--- PROBLEM TO WORK ON ---
Could you return all of the entries below exactly, minus the pictures?

(Collection entries)
Segment Open

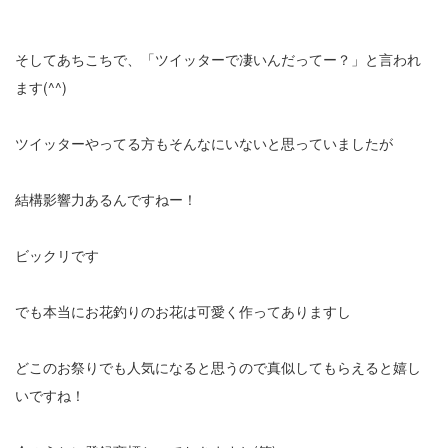
そしてあちこちで、「ツイッターで凄いんだってー？」と言われ
ます(^^)
ツイッターやってる方もそんなにいないと思っていましたが
結構影響力あるんですねー！
ビックリです
でも本当にお花釣りのお花は可愛く作ってありますし
どこのお祭りでも人気になると思うので真似してもらえると嬉し
いですね！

Segment Closed

--- ANSWER TO THIS TASK ---
そしてあちこちで、「ツイッターで凄いんだってー？」と言われ
ます(^^)
ツイッターやってる方もそんなにいないと思っていましたが
結構影響力あるんですねー！
ビックリです
でも本当にお花釣りのお花は可愛く作ってありますし
どこのお祭りでも人気になると思うので真似してもらえると嬉し
いですね！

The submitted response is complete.